Cherry Tree Research for Hardwood Crop alongside Willow


Gurteen College has given permission for the planting of 450 cherry trees of 22 different varieties, around half of the 31 Hectare field of willow, following spraying two rows of willow to allow the new crop to establish – the crop is wild cherry to produce high value hard wood after 40years.

Dr Gerry Douglas an employee of Teagasc in The Forestry Development Unit explained that these cherry trees are part of an European Trial on Agro-forestry with coppicing bio-mass, other trials in Europe have involved different species of trees i.e. poplar.

This is an experiment to observe the interaction of cherry and willow as they develop two canopies to catch the sunlight instead of a mono crop and fixing Carbon, the filtered light being just as beneficial, trading off wider plant spacing thus without diminishing the yield of the coppice crop. The 22 varieties will be assessed for the best performance variety for Ireland as has been developed elsewhere in Europe, so in comparison to control material in England and Ireland.

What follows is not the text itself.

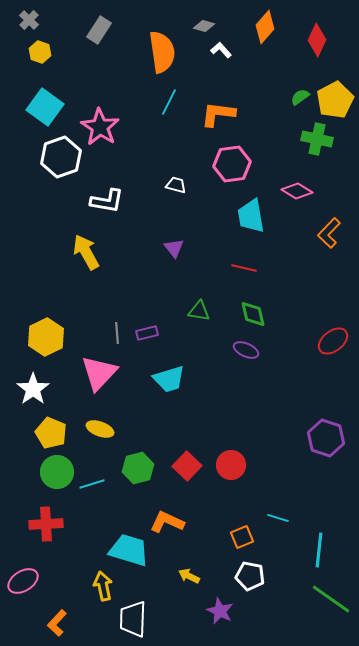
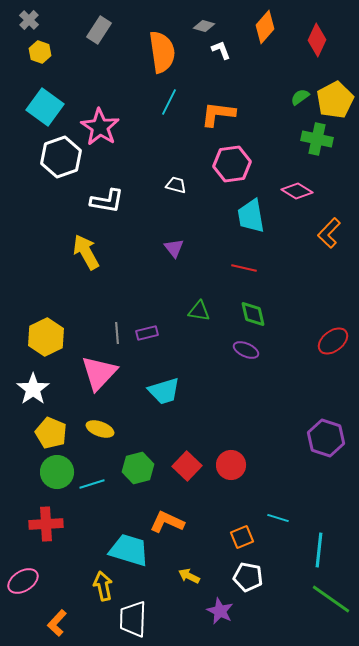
white L-shape at (221, 50): rotated 20 degrees clockwise
cyan trapezoid at (169, 379): moved 5 px left, 12 px down
white pentagon at (250, 576): moved 2 px left, 1 px down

Rory Lunny is a Walsh Fellow on the same Teagasc programme, who is developing his PhD around this experiment, observing other cherry at Lough Gal, just outside Armagh, with AFBI.

The wild cherry crop can be susceptible to canker, it is protected by tubex against rabbits and hares, also spray from weed control around the plants. Weed control is required for the first 5 years. There is a need to prune off the side branches to prevent knots in the end product. So the ideal finished trees will be 7-8metres tall being 30cms min. diameter at breast height.

The Gurteen site offers three locations with differing sunlight, soil, aspect and shelter levels. With 22 varieties on trial and differing conditions there will be a wealth of research opportunity on this innovative approach to the management of these crops, literally side by side.